I am experiencing a progressive slowdown of insert rate into a PostgreSQL database after the first few thousand inserts and I wasn't able to find an explanation as to why this occurs. Perhaps somebody can help explain this:
The problem is as follows:
Parse a JSON array into SQL insert statements, into two tables connected by a foreign key, all in a single transaction, where upon error, only the erroneous entry is rolled back (so that there's no orphan data in the connected table).

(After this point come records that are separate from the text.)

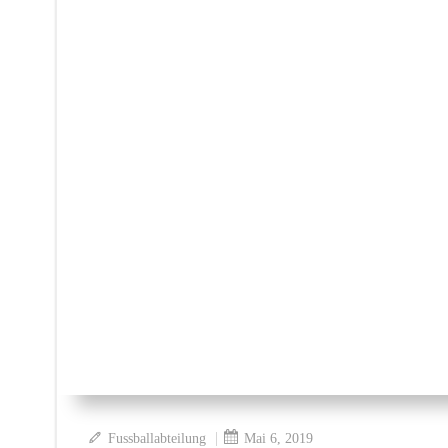
|
Fussballabteilung
Mai 6, 2019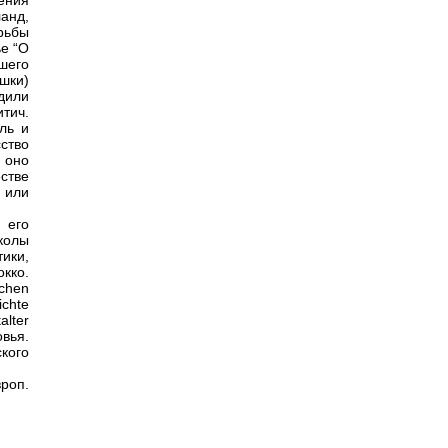
ения
анд,
рьбы
ье “О
шего
ошки)
дили
тич.
ль и
ство
 оно
стве
и или
 его
колы
ики,
окко.
schen
ichte
alter
овья.
ского
роп.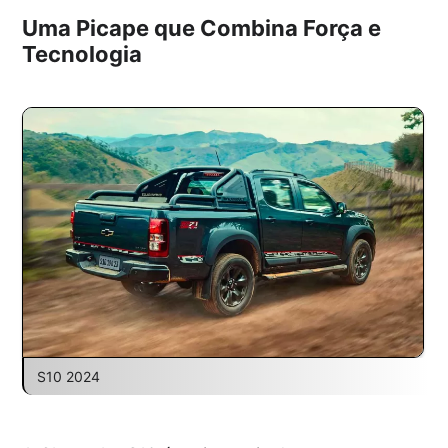
Uma Picape que Combina Força e
Tecnologia
S10 2024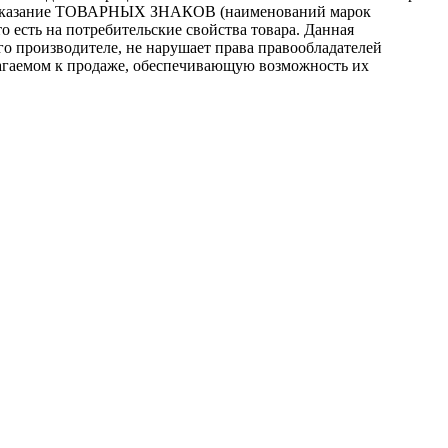
то, указание ТОВАРНЫХ ЗНАКОВ (наименований марок
 есть на потребительские свойства товара. Данная
го производителе, не нарушает права правообладателей
лагаемом к продаже, обеспечивающую возможность их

The slight caveat is that these INSERTS are supposed to be generic (building a tool for dynamically loading user supplied data into a system).
So my solution is to begin a transaction at the beginning of a file and create a savepoint for every entry. If there's an error with that entry, transaction is rolled back to that savepoint (and the savepoint is released), if there's no error, the savepoint is released and the import continues.
Now, this works reasonably well, until there's tens or hundreds of thousands of records to insert. The first few thousand go really well, inserting between 300-400 per second, but then start to progressively slow down.
Done 200, rate 200/s, succeeded 200 failed 0
Done 300, rate 300/s, succeeded 300 failed 0
Done 400, rate 400/s, succeeded 400 failed 0
Done 500, rate 250/s, succeeded 500 failed 0
Done 600, rate 300/s, succeeded 599 failed 1
Done 700, rate 233/s, succeeded 699 failed 1
Done 800, rate 266/s, succeeded 799 failed 1
Done 900, rate 300/s, succeeded 899 failed 1
Done 1000, rate 250/s, succeeded 999 failed 1
Done 1100, rate 275/s, succeeded 1099 failed 1
...
Done 5200, rate 185/s, succeeded 5195 failed 5
Done 5300, rate 182/s, succeeded 5295 failed 5
Done 5400, rate 186/s, succeeded 5395 failed 5
Done 5500, rate 183/s, succeeded 5495 failed 5
...
Done 31000, rate 58/s, succeeded 30953 failed 47
Done 31100, rate 58/s, succeeded 31053 failed 47
Done 31200, rate 57/s, succeeded 31153 failed 47
So after 30.000 inserts it has slowed down to only 1/5 of what it was doing when it started. The tables are very simple tables with a few VARCHARs, few numbers, a primary key and a foreign key. There are no functions, triggers or anything else.
I am wondering if there is something in JDBC that's holding onto resources that are no longer needed which could be causing the issue. Certainly if it starts with 300/sec then the code, network and DB server are capable of supporting at least that.
I know batching would improve it dramatically, but for the use case that I described here, it wouldn't work.